I couldn't send IT an email, because he has a "b" in his name. So I found his phone number and left a message that I was off to the Mac store. I got an email on my iPhone saying he'd be in touch later (for those of you unused to this, as I am, I'll clarify: He was working around my schedule).
Later, B key intact, we talked on the phone as he guided me through the process. We reached a point where I needed a password. I said, "I can't access that code right now." He knew and I knew and you know that I was really saying that I couldn't remember the dang thing. But he didn't suss me out. He gave me some instructions on how to download later. Then we talked about how to access email from my iPhone. He gave me several options. I wondered which was best. He chuckled gently and said, "You decide what will make your work day move along in the best way, and we'll make it work for you."
I know! Isn't that crazy?
I'm still swoony.


We interrupt ....

... our regularly scheduled layoff to announce that: I have a job.
That's right. A real full-time job. And it's an excellent job. Exactly the job that as a kid I would have said: "That's what I want to be when I grow up!"
I can't tell you a thing about it. Until Monday.
Have a swell weekend.



Hey, I got my first post-layoff paycheck! That's some fun stuff! It's a real check, signed by a real person -- not a direct deposit with online notification. I won't be heading to Aruba with it, but I must say, I recall making every dollar of that check. It's solid.

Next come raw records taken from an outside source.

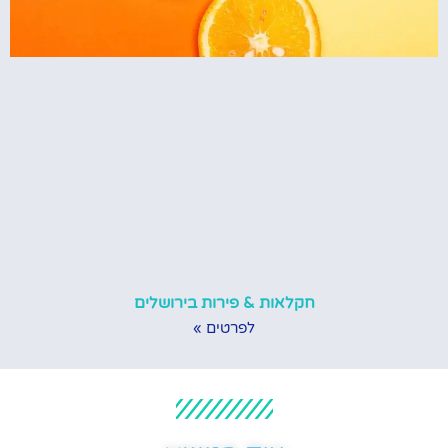
חקלאות & פירות בירושלים
לפרטים »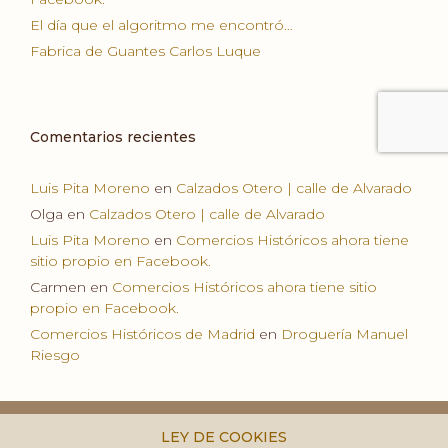
El día que el algoritmo me encontró…
Fabrica de Guantes Carlos Luque
Comentarios recientes
Luis Pita Moreno
en
Calzados Otero | calle de Alvarado
Olga
en
Calzados Otero | calle de Alvarado
Luis Pita Moreno
en
Comercios Históricos ahora tiene
sitio propio en Facebook.
Carmen
en
Comercios Históricos ahora tiene sitio
propio en Facebook.
Comercios Históricos de Madrid
en
Droguería Manuel
Riesgo
LEY DE COOKIES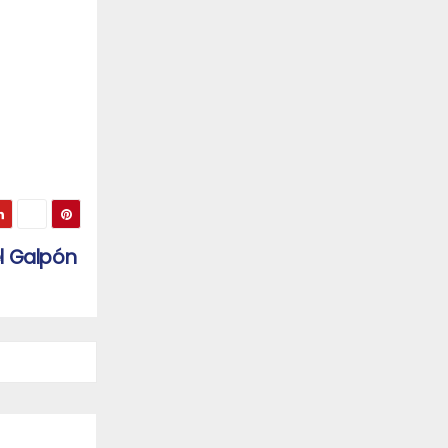
el Galpón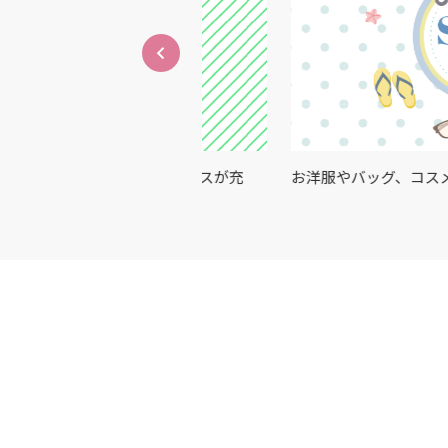
アイテム・サービスが充
お洋服やバッグ、コスメなど、おす
紹介✨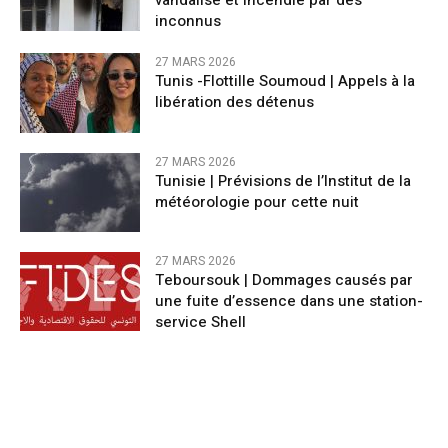
vandalisé et incendié par des
inconnus
27 MARS 2026
Tunis -Flottille Soumoud | Appels à la
libération des détenus
27 MARS 2026
Tunisie | Prévisions de l’Institut de la
météorologie pour cette nuit
27 MARS 2026
Teboursouk | Dommages causés par
une fuite d’essence dans une station-
service Shell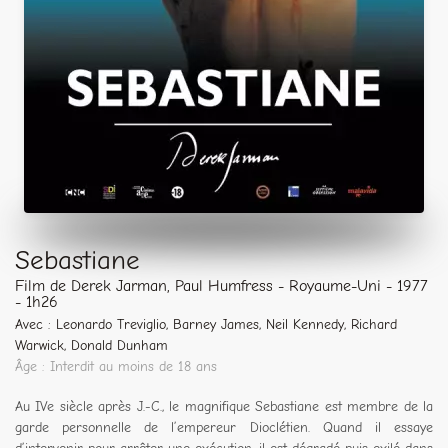
Sebastiane
Film de Derek Jarman, Paul Humfress - Royaume-Uni - 1977
- 1h26
Avec : Leonardo Treviglio, Barney James, Neil Kennedy, Richard
Warwick, Donald Dunham
Âge : Interdit au moins de 18 ans
Au IVe siècle après J.-C., le magnifique Sebastiane est membre de la
garde personnelle de l’empereur Dioclétien. Quand il essaye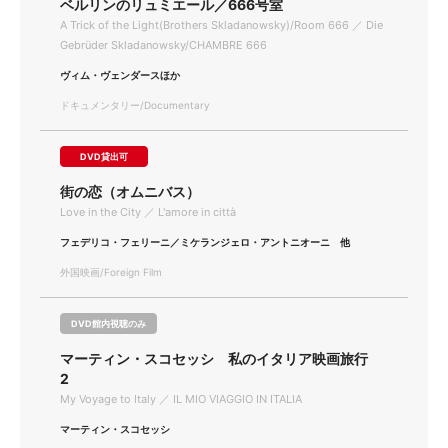
ベルリンのリュミエール／666号室
A Trick of the Light(Brothers Skladanowsky)/Room 666 ／ Die
Gebrüder Skladanowsky/CHAMBRE 666
ヴィム・ヴェンダースほか
ドキュメンタリー/Documentary
DVD貸出可
街の恋（オムニバス）
Love in the City ／ L'amore in città
フェデリコ・フェリーニ／ミケランジェロ・アントニオーニ 他
外国映画/Foreign Film
DVD館内視聴のみ
マーティン・スコセッシ 私のイタリア映画旅行
2
My Voyage to Italy ／ IL MIO VIAGGIO IN ITALIA
マーティン・スコセッシ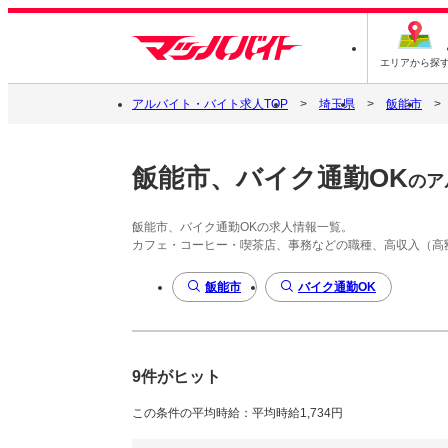
エリアから探
アルバイト・バイト求人TOP
埼玉県
飯能市
飯能市、バイク通勤OK
のア
飯能市、バイク通勤OKの求人情報一覧。
カフェ・コーヒー・喫茶店、事務などの職種、高収入（高
飯能市
バイク通勤OK
9件がヒット
この条件の平均時給：平均時給1,734円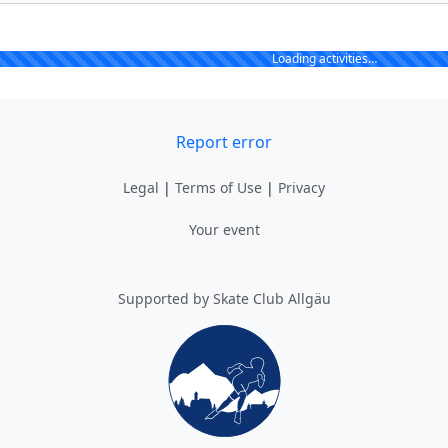
Loading activities…
Report error
Legal
|
Terms of Use
|
Privacy
Your event
Supported by Skate Club Allgäu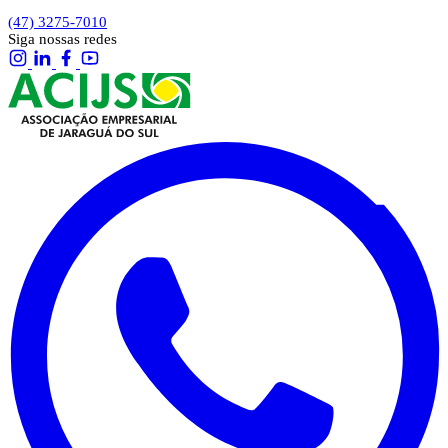
(47) 3275-7010
Siga nossas redes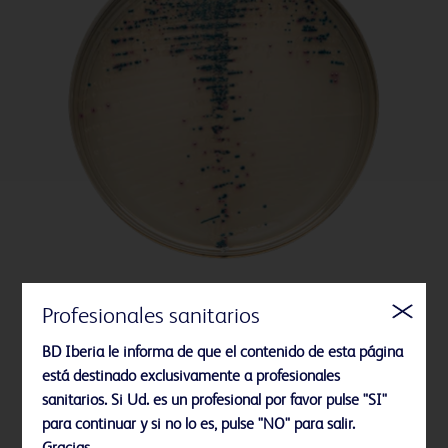
Profesionales sanitarios
Medios preparados en placa BD BBL™
BD Iberia le informa de que el contenido de esta página
está destinado exclusivamente a profesionales
sanitarios. Si Ud. es un profesional por favor pulse "SI"
para continuar y si no lo es, pulse "NO" para salir.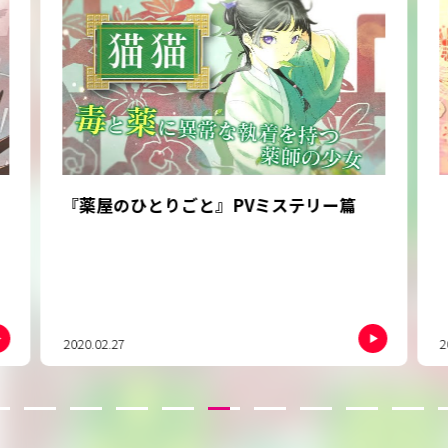
『薬屋のひとりごと』PVミステリー篇
2020.02.27
2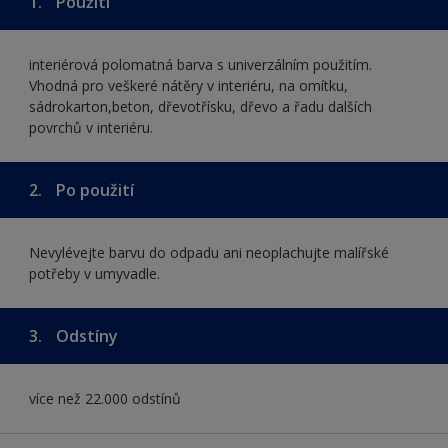
1.
Použití
interiérová polomatná barva s univerzálním použitím.
Vhodná pro veškeré nátěry v interiéru, na omítku,
sádrokarton,beton, dřevotřísku, dřevo a řadu dalších
povrchů v interiéru.
2.
Po použití
Nevylévejte barvu do odpadu ani neoplachujte malířské
potřeby v umyvadle.
3.
Odstíny
více než 22.000 odstínů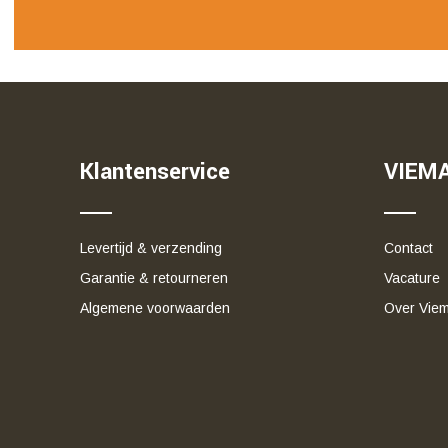
Klantenservice
VIEM
Levertijd & verzending
Contact
Garantie & retourneren
Vacature
Algemene voorwaarden
Over Viem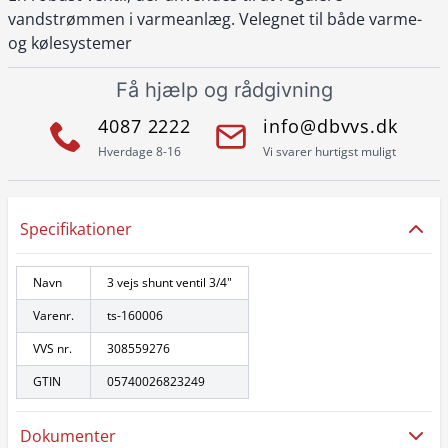
vandstrømmen i varmeanlæg. Velegnet til både varme-
og kølesystemer
Få hjælp og rådgivning
4087 2222
info@dbvvs.dk
Hverdage 8-16
Vi svarer hurtigst muligt
Specifikationer
Navn
3 vejs shunt ventil 3/4"
Varenr.
ts-160006
VVS nr.
308559276
GTIN
05740026823249
Dokumenter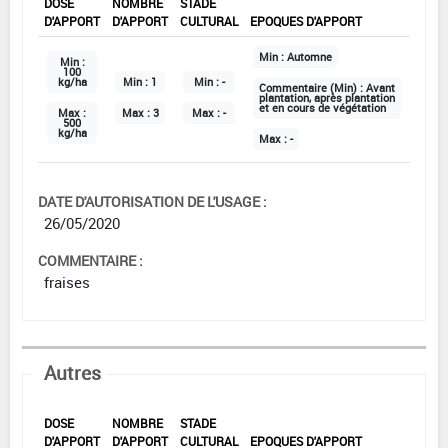
DOSE
NOMBRE
STADE
D'APPORT
D'APPORT
CULTURAL
EPOQUES D'APPORT
Min :
Automne
Min :
100
kg/ha
Min :
1
Min :
-
Commentaire (Min) :
Avant
plantation, après plantation
et en cours de végétation
Max :
Max :
3
Max :
-
500
kg/ha
Max :
-
DATE D'AUTORISATION DE L'USAGE :
26/05/2020
COMMENTAIRE :
fraises
Autres
DOSE
NOMBRE
STADE
D'APPORT
D'APPORT
CULTURAL
EPOQUES D'APPORT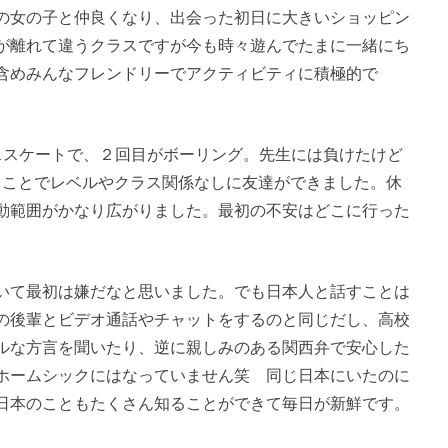
の女の子と仲良くなり、出会った初日に大きいショッピン
が離れて違うクラスですが今も時々遊んでたまに一緒にち
先生含めみんなフレンドリーでアクティビティに積極的で
ススケートで、２回目がボーリング。先生には負けたけど
ることでレベルやクラス関係なしに友達ができました。休
動範囲がかなり広がりました。最初の不安はどこに行った
いて最初は嫌だなと思いました。でも日本人と話すことは
の後輩とビデオ通話やチャットをするのと同じだし、高校
ルな方言を聞いたり、逆に親しみのある関西弁で安心した
ホームシックにはなっていません笑 同じ日本にいたのに
日本のこともたくさん知ることができて毎日が新鮮です。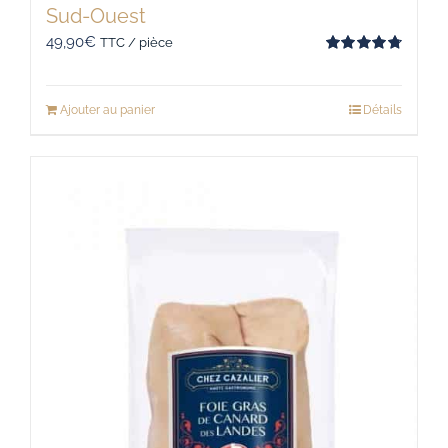
Sud-Ouest
49,90
€
TTC / pièce
Note
4.80
sur 5
Ajouter au panier
Détails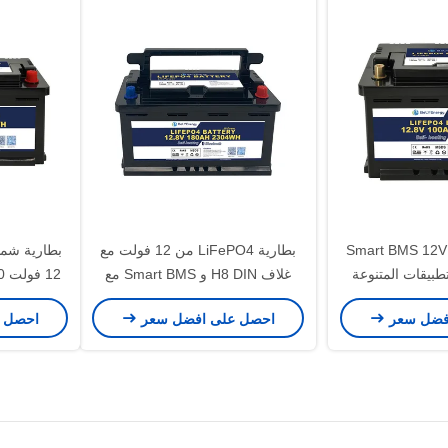
Smart BMS 12V LiFe
بطارية LiFePO4 من 12 فولت مع
بطارية شمس
 100AH للتطبيقات المتنوعة
غلاف H8 DIN و Smart BMS مع
ل تحت المقعد
Bluetooth وتسخين ذاتي لشحن
نظام إدارة 
فضل سعر
احصل على افضل سعر
احصل 
درجة حرارة منخفضة
للطاقة للمرك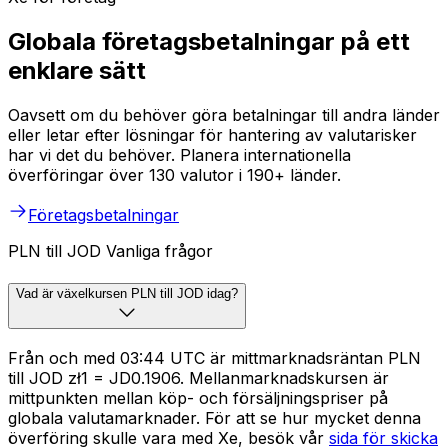
Globala företagsbetalningar på ett
enklare sätt
Oavsett om du behöver göra betalningar till andra länder
eller letar efter lösningar för hantering av valutarisker
har vi det du behöver. Planera internationella
överföringar över 130 valutor i 190+ länder.
Företagsbetalningar
PLN till JOD Vanliga frågor
Vad är växelkursen PLN till JOD idag?
Från och med 03:44 UTC är mittmarknadsräntan PLN
till JOD zł1 = JD0.1906. Mellanmarknadskursen är
mittpunkten mellan köp- och försäljningspriser på
globala valutamarknader. För att se hur mycket denna
överföring skulle vara med Xe, besök vår
sida för skicka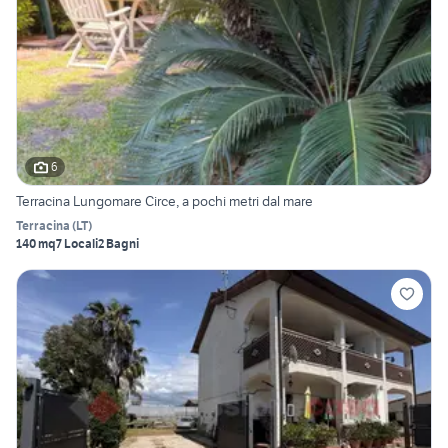
6
Terracina Lungomare Circe, a pochi metri dal mare
Terracina
(
LT
)
140 mq
7 Locali
2 Bagni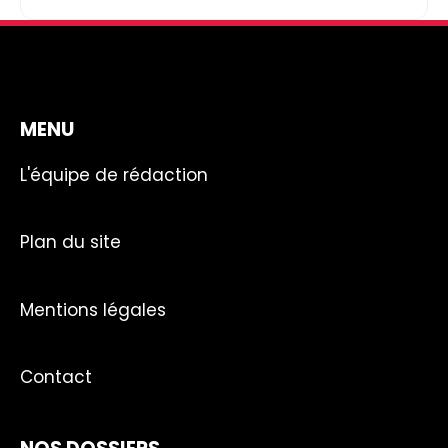
MENU
L'équipe de rédaction
Plan du site
Mentions légales
Contact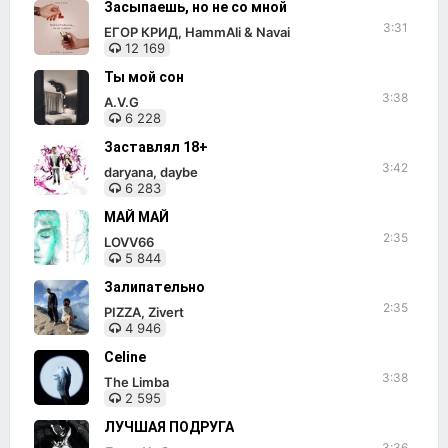
Засыпаешь, но не со мной
3:31
ЕГОР КРИД, HammAli & Navai
12 169
Ты мой сон
3:38
A.V.G
6 228
Заставлял 18+
3:42
daryana, daybe
6 283
МАЙ МАЙ
2:35
LOVV66
5 844
Залипательно
2:35
PIZZA, Zivert
4 946
Celine
3:38
The Limba
2 595
ЛУЧШАЯ ПОДРУГА
3:36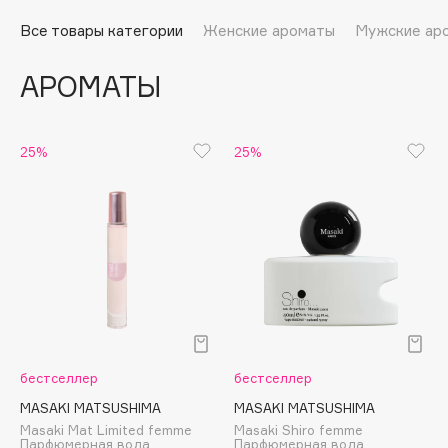
Подарки
Tom Ford
Все товары категории
Женские ароматы
Мужские ар
HFC
Для дома
Angiopharm
АРОМАТЫ
Техника
KIKO Milano
Estée Lauder
Clarins
25%
25%
0 - 9
100BON
22|11
A
бестселлер
бестселлер
Acqua di Parma
MASAKI MATSUSHIMA
MASAKI MATSUSHIMA
Masaki Mat Limited femme
Masaki Shiro femme
Acque di Italia
Парфюмерная вода
Парфюмерная вода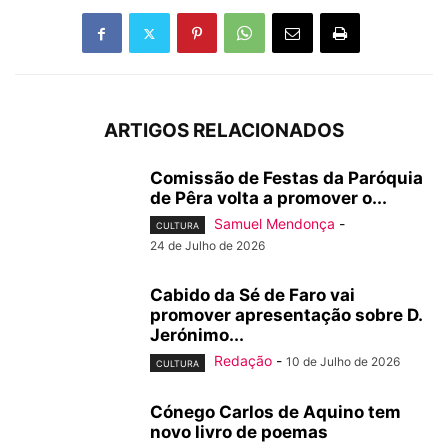
ARTIGOS RELACIONADOS
Comissão de Festas da Paróquia
de Pêra volta a promover o...
Samuel Mendonça
-
CULTURA
24 de Julho de 2026
Cabido da Sé de Faro vai
promover apresentação sobre D.
Jerónimo...
Redação
-
10 de Julho de 2026
CULTURA
Cónego Carlos de Aquino tem
novo livro de poemas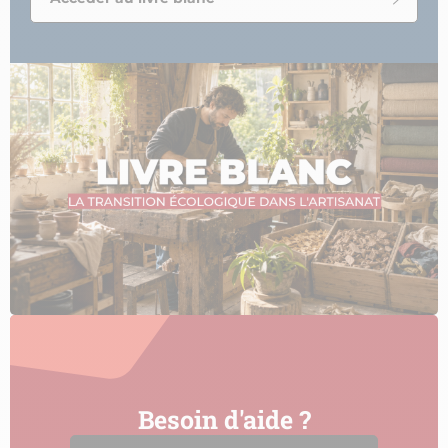
Besoin d'aide ?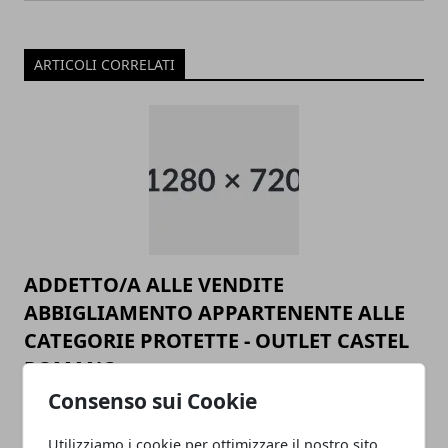
ARTICOLI CORRELATI
ADDETTO/A ALLE VENDITE
ABBIGLIAMENTO APPARTENENTE ALLE
CATEGORIE PROTETTE - OUTLET CASTEL
ROMANO
Consenso sui Cookie
05/11/2024
Utilizziamo i cookie per ottimizzare il nostro sito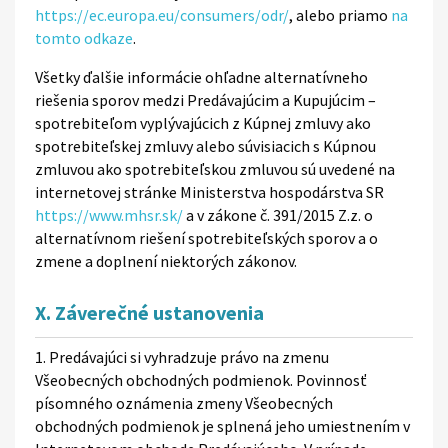
https://ec.europa.eu/consumers/odr/
, alebo priamo
na
tomto odkaze
.
Všetky ďalšie informácie ohľadne alternatívneho
riešenia sporov medzi Predávajúcim a Kupujúcim –
spotrebiteľom vyplývajúcich z Kúpnej zmluvy ako
spotrebiteľskej zmluvy alebo súvisiacich s Kúpnou
zmluvou ako spotrebiteľskou zmluvou sú uvedené na
internetovej stránke Ministerstva hospodárstva SR
https://www.mhsr.sk/
a v zákone č. 391/2015 Z.z. o
alternatívnom riešení spotrebiteľských sporov a o
zmene a doplnení niektorých zákonov.
X. Záverečné ustanovenia
1. Predávajúci si vyhradzuje právo na zmenu
Všeobecných obchodných podmienok. Povinnosť
písomného oznámenia zmeny Všeobecných
obchodných podmienok je splnená jeho umiestnením v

I'll be offline for a few days, pursuing a venture or two. Feel free to talk amongst yourselves. Or amuse yourselves here or here or here.



Well, it's Sunday.
And I've nearly recovered from Friday.
Shortly after I arrived at the yarn shop on Friday, I answered the phone. The woman on the other end wanted to know if we had any special hours or special sales going on. Since it was Black Friday and all. Nope, I told her. Just the usual fun.
Well, you'd have thought there was something going on. We were jammed all day -- biggest sales day yet by far for me. Whole families came in, looking to do something while everyone was together for Thanksgiving. Moms were teaching daughters to knit; grandmoms were selecting yarn to make gifts for all the grandkids (and, yes, all the grandkids came in to pick out their own yarn). We had buckets of yarn waiting to find a new home on the shelves.
It was a madhouse. And at the end of the day, I was done.
The day before, I had logged three miles on my Trikke (three miles on a Trikke, btw, is not like three miles on a bike -- it's a full-body experience). So my body was really, really done.
Saturday, I read & wrote. And Sunday, we all did this.
And, now, I'm just about ready to head back to the yarn shop tomorrow.